YOUR GOAL: Copy exactly the line containing "texto limpio" and all lines after it, through the last line of the material below; omit everything before it.

INPUT RECORDS:
● ● ●

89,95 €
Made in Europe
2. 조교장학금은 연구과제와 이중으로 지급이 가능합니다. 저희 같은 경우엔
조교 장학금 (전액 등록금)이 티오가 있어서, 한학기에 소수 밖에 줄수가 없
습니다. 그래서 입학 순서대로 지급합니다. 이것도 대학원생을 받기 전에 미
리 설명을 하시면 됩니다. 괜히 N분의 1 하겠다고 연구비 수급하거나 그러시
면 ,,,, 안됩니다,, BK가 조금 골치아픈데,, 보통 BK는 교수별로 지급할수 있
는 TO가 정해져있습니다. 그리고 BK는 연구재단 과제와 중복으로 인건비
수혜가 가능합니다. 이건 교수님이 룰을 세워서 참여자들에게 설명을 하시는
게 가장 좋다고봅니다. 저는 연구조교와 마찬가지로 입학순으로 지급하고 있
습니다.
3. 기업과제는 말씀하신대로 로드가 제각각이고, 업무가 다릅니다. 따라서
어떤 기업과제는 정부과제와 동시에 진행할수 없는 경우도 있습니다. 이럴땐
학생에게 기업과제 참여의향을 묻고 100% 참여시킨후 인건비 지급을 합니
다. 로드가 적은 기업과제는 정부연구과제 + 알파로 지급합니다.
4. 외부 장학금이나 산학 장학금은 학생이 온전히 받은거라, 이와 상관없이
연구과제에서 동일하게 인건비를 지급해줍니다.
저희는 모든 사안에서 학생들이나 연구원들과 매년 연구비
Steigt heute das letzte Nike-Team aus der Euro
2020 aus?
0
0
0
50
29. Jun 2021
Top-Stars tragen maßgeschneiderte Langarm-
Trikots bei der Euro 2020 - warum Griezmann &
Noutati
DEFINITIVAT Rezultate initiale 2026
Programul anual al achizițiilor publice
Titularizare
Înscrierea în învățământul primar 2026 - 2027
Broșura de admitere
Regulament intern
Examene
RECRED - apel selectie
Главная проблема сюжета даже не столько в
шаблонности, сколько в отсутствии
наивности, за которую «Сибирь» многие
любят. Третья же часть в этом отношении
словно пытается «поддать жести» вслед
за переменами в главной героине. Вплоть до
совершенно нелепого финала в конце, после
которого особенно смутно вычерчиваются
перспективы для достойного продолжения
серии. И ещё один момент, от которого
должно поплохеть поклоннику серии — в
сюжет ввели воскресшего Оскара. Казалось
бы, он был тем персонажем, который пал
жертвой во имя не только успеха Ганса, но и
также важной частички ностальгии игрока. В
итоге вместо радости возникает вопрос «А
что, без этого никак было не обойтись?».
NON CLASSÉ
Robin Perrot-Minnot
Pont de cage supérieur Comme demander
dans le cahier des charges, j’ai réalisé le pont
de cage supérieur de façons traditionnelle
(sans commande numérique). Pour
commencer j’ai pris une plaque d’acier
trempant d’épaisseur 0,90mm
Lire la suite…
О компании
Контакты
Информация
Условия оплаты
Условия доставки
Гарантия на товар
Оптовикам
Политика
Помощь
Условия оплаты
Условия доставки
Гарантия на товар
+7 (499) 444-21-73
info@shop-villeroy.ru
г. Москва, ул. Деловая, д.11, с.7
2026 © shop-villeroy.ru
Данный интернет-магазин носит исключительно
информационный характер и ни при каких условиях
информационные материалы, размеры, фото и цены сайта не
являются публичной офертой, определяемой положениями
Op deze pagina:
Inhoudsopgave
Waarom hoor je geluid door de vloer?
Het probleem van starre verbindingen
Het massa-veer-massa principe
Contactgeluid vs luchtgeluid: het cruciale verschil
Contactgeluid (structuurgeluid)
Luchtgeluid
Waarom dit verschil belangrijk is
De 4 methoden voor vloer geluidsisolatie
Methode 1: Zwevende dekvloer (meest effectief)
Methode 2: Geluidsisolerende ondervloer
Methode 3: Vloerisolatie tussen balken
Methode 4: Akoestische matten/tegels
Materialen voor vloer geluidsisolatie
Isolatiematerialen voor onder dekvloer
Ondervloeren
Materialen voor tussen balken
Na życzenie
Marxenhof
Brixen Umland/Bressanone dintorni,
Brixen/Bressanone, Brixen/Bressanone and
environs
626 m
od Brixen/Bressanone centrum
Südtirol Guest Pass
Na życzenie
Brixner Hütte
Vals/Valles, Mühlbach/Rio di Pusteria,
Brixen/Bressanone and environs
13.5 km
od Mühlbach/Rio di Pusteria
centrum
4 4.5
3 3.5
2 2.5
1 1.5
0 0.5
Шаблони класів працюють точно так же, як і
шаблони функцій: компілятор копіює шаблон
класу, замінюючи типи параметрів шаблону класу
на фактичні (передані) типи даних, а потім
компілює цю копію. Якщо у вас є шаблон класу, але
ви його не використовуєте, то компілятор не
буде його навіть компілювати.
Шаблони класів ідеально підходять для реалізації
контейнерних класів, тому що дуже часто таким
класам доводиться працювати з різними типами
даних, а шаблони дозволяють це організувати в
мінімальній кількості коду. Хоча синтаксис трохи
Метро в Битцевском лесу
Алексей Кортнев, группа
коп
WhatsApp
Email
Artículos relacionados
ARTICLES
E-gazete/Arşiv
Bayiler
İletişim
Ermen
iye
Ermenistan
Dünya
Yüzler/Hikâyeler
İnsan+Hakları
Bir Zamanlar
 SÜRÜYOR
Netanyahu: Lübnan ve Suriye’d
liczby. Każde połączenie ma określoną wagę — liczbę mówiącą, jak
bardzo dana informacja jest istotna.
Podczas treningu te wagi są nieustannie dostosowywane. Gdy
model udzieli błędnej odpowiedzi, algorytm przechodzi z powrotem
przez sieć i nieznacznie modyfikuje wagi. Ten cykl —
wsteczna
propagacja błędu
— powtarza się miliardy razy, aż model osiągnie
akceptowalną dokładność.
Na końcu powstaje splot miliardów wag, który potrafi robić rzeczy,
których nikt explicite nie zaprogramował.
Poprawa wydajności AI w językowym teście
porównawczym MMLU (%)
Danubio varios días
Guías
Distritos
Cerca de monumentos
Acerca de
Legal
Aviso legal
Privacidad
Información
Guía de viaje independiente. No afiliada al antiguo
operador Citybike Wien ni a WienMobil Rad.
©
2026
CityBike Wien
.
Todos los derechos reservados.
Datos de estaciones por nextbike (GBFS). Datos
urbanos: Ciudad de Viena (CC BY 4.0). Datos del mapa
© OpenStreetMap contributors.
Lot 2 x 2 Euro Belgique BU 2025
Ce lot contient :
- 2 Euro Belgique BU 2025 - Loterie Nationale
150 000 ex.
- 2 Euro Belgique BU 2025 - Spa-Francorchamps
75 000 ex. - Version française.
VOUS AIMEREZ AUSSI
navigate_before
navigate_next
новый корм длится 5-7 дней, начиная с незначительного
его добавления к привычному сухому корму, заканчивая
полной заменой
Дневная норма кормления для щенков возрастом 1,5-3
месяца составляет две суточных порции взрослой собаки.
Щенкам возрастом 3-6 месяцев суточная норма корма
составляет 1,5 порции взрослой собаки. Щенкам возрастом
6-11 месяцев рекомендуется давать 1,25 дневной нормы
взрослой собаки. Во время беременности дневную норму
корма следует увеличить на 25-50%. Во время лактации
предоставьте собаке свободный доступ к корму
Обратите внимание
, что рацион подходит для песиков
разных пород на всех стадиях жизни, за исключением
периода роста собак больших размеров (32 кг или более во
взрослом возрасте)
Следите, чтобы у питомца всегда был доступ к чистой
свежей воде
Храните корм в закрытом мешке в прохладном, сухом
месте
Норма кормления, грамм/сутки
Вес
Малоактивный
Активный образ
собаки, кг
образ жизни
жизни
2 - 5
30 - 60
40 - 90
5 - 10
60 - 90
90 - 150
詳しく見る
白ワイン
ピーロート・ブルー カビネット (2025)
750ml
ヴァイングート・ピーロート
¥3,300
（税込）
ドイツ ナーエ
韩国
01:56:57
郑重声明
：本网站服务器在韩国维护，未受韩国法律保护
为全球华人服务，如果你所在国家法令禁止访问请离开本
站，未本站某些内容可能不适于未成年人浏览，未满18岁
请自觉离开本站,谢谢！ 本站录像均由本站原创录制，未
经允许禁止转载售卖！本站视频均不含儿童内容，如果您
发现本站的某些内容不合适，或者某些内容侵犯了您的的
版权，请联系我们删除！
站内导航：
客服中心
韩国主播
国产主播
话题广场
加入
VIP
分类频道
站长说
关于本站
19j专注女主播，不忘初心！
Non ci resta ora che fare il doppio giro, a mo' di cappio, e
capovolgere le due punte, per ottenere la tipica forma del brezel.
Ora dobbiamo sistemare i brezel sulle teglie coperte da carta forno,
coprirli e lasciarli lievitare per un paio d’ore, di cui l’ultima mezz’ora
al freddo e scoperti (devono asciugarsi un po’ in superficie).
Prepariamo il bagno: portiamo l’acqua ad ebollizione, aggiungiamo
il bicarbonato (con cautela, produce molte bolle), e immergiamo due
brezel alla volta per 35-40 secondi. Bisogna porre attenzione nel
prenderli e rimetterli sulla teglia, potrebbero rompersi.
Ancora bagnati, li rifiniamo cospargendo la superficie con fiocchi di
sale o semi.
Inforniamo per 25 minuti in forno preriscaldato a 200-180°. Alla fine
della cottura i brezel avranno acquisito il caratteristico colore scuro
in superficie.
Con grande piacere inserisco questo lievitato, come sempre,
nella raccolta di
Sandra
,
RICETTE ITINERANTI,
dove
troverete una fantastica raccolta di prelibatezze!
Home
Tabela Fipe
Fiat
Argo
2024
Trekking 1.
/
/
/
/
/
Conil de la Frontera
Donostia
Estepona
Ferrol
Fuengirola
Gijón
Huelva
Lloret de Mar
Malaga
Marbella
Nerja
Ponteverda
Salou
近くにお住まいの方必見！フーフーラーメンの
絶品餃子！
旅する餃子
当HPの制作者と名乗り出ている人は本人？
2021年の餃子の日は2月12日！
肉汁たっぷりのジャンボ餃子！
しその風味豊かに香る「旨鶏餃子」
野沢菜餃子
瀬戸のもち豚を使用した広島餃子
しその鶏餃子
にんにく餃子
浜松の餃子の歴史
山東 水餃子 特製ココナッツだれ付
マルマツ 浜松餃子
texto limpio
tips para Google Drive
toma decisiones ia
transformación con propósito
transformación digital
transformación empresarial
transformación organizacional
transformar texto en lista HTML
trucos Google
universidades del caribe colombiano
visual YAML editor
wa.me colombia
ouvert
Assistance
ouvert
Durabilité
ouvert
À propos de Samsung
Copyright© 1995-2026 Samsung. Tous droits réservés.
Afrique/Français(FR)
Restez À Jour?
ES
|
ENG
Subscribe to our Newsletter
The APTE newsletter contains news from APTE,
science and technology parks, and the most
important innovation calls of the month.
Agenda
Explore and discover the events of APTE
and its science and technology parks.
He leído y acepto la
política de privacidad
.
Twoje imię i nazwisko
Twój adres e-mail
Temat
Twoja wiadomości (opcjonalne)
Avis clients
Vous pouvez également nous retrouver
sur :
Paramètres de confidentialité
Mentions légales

● ● ●

SOLUTION BELOW:
texto limpio
tips para Google Drive
toma decisiones ia
transformación con propósito
transformación digital
transformación empresarial
transformación organizacional
transformar texto en lista HTML
trucos Google
universidades del caribe colombiano
visual YAML editor
wa.me colombia
ouvert
Assistance
ouvert
Durabilité
ouvert
À propos de Samsung
Copyright© 1995-2026 Samsung. Tous droits réservés.
Afrique/Français(FR)
Restez À Jour?
ES
|
ENG
Subscribe to our Newsletter
The APTE newsletter contains news from APTE,
science and technology parks, and the most
important innovation calls of the month.
Agenda
Explore and discover the events of APTE
and its science and technology parks.
He leído y acepto la
política de privacidad
.
Twoje imię i nazwisko
Twój adres e-mail
Temat
Twoja wiadomości (opcjonalne)
Avis clients
Vous pouvez également nous retrouver
sur :
Paramètres de confidentialité
Mentions légales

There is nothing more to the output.